If you plan to attend more than one institution in the same term, your State Grant award will be split between those institutions depending on your registration load at each institution. Each institution is responsible for calculating the amount of State Grant you receive. You must make sure that a copy of your federal aid application is sent to each school you will attend. You can do this by listing the school code on the FAFSA application.
Some are and some are not. The Minnesota Office of Higher Education monitors debt trends and evaluates state financial aid policies.
Check with your school's financial aid office. There are different types of student loans with different criteria and different application methods. You can also learn about loans in the Paying for College section of our website.
The Subsidized Stafford Student Loan is a need-based program and is awarded to those students with the greatest financial need.
The Unsubsidized Stafford Loan is available to students who do not show financial need. The student has a choice of either paying the interest on the loan while in school or having it added to the loan principal for payment later. The Unsubsidized Stafford Loan can be included in federal loan consolidation programs or the U.S. military loan repayment program.
The state of Minnesota also has a loan program, called the SELF Loan that is not based on financial need. The student must pay the interest while in school. The interest rate varies quarterly throughout the life of the loan. SELF requires a credit-worthy co-signer. The dollar amount of a student's SELF Loan debt can be used to determine the length of repayment of a student's federal loan consolidation, but SELF loans cannot be included in a federal consolidation.
There are advantages and disadvantages to both programs. The student and family should learn the facts about each program, and decide which program can best help them. The school's financial aid office can help you learn some of the differences. Discuss the differences with your school's financial aid office to help decide which one better suits your needs.

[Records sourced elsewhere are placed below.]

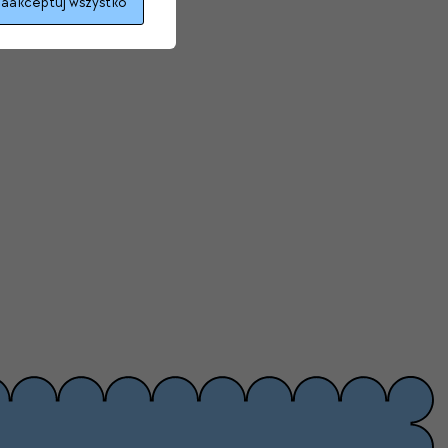
aakceptuj wszystko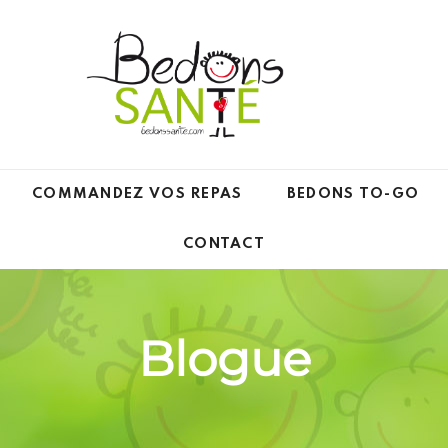
COMMANDEZ VOS REPAS
BEDONS TO-GO
CONTACT
Blogue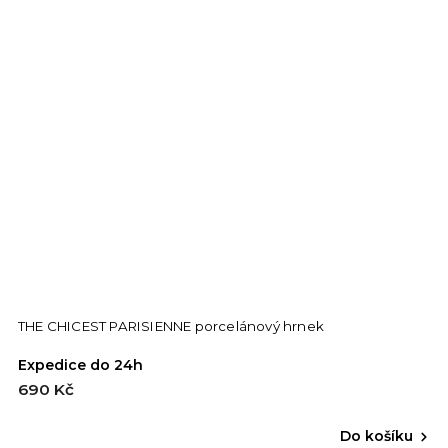
THE CHICEST PARISIENNE porcelánový hrnek
Expedice do 24h
690 Kč
Do košíku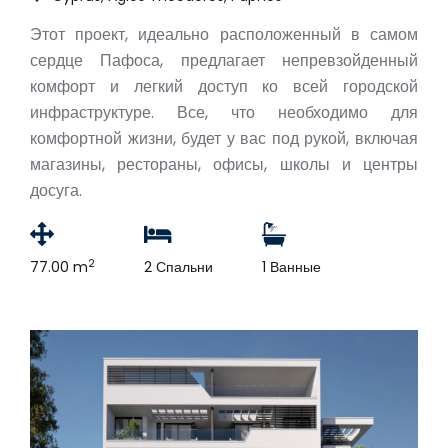
Этот проект, идеально расположенный в самом
сердце Пафоса, предлагает непревзойденный
комфорт и легкий доступ ко всей городской
инфраструктуре. Все, что необходимо для
комфортной жизни, будет у вас под рукой, включая
магазины, рестораны, офисы, школы и центры
досуга.
2
77.00 m
2 Спальни
1 Ванные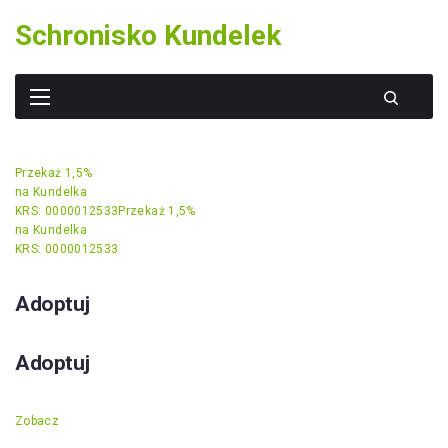
Skip
Schronisko Kundelek
to
content
Przekaż 1,5%
na Kundelka
KRS: 0000012533
Przekaż 1,5%
na Kundelka
KRS: 0000012533
Adoptuj
Adoptuj
Zobacz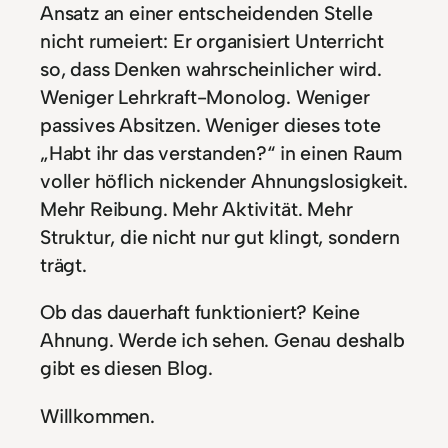
Ansatz an einer entscheidenden Stelle
nicht rumeiert: Er organisiert Unterricht
so, dass Denken wahrscheinlicher wird.
Weniger Lehrkraft-Monolog. Weniger
passives Absitzen. Weniger dieses tote
„Habt ihr das verstanden?“ in einen Raum
voller höflich nickender Ahnungslosigkeit.
Mehr Reibung. Mehr Aktivität. Mehr
Struktur, die nicht nur gut klingt, sondern
trägt.
Ob das dauerhaft funktioniert? Keine
Ahnung. Werde ich sehen. Genau deshalb
gibt es diesen Blog.
Willkommen.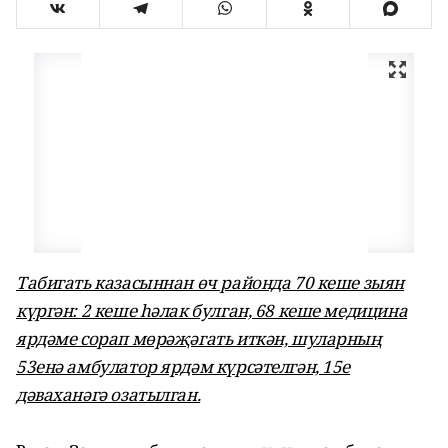
Табигать казасыннан өч районда 70 кеше зыян
күргән: 2 кеше һәлак булган, 68 кеше медицина
ярдәме сорап мөрәҗәгать иткән, шуларның
53енә амбулатор ярдәм күрсәтелгән, 15е
дәваханәгә озатылган.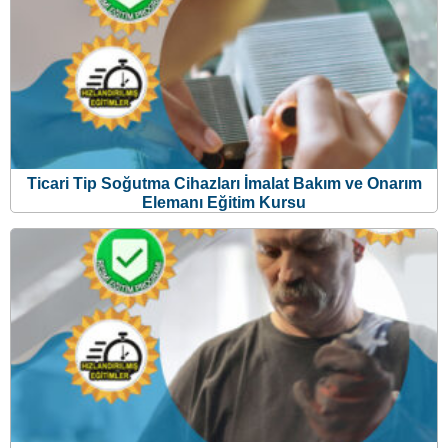
Ticari Tip Soğutma Cihazları İmalat Bakım ve Onarım
Elemanı Eğitim Kursu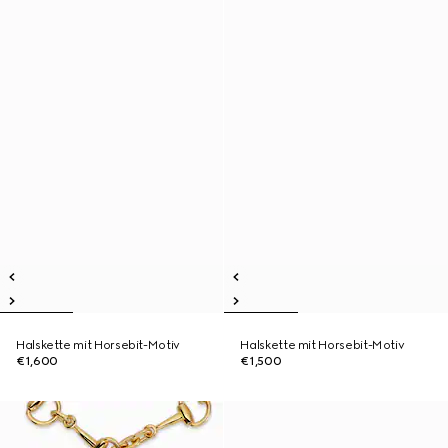
Halskette mit Horsebit-Motiv
Halskette mit Horsebit-Motiv
€1,600
€1,500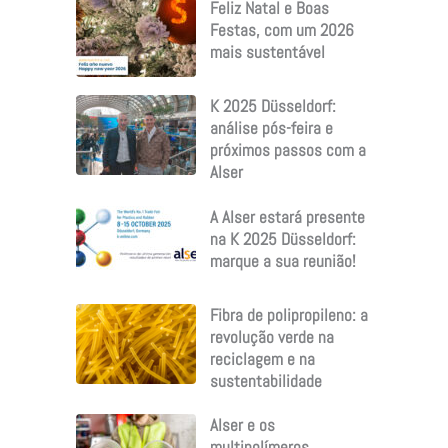
Feliz Natal e Boas
Festas, com um 2026
mais sustentável
K 2025 Düsseldorf:
análise pós-feira e
próximos passos com a
Alser
A Alser estará presente
na K 2025 Düsseldorf:
marque a sua reunião!
Fibra de polipropileno: a
revolução verde na
reciclagem e na
sustentabilidade
Alser e os
multipolímeros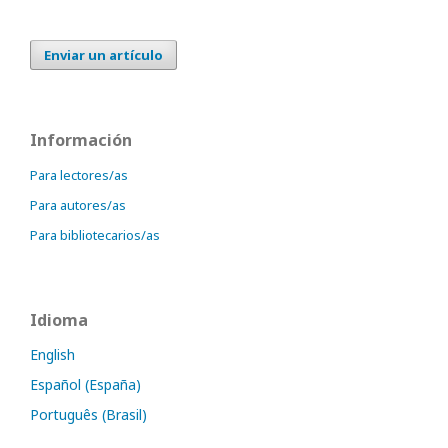
Enviar un artículo
Información
Para lectores/as
Para autores/as
Para bibliotecarios/as
Idioma
English
Español (España)
Português (Brasil)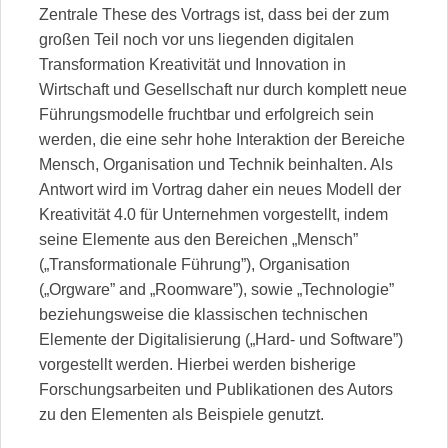
Zentrale These des Vortrags ist, dass bei der zum
großen Teil noch vor uns liegenden digitalen
Transformation Kreativität und Innovation in
Wirtschaft und Gesellschaft nur durch komplett neue
Führungsmodelle fruchtbar und erfolgreich sein
werden, die eine sehr hohe Interaktion der Bereiche
Mensch, Organisation und Technik beinhalten. Als
Antwort wird im Vortrag daher ein neues Modell der
Kreativität 4.0 für Unternehmen vorgestellt, indem
seine Elemente aus den Bereichen „Mensch”
(„Transformationale Führung”), Organisation
(„Orgware” and „Roomware”), sowie „Technologie”
beziehungsweise die klassischen technischen
Elemente der Digitalisierung („Hard- und Software”)
vorgestellt werden. Hierbei werden bisherige
Forschungsarbeiten und Publikationen des Autors
zu den Elementen als Beispiele genutzt.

Deferment is a temporary stopping of interest and/or principal payments. All deferments must be applied for and approved before they go into effect.
The deferment periods have different lengths, and all require some form of documentation before they will be approved. For more information, check with your loan servicer or lender.
First, you have a six-month grace period with the Stafford Loan before your first payment is due. If you haven't obtained a job by then, you can file for an unemployment deferment.
If you are unsuccessful seeking full-time employment (at least 30 hours a week), you can obtain an unemployment deferment for up to 24 months. You must renew your deferment every three months.
Contact your lender or their servicer for more information. You can also choose an income-based repayment plan for your federal student loans and make payments based on your income.
With a SELF Loan you have 12 to 36 months of interest only payments before you must make principal and interest payments. There are no deferments and no grace period in the SELF Loan program. If you can't make payments for any reason, your co-signer must make them for you.
The SELF Loan program does not have deferment opportunities. It is assumed that if you experience difficulty making loan payments, you can ask your co-signer to help.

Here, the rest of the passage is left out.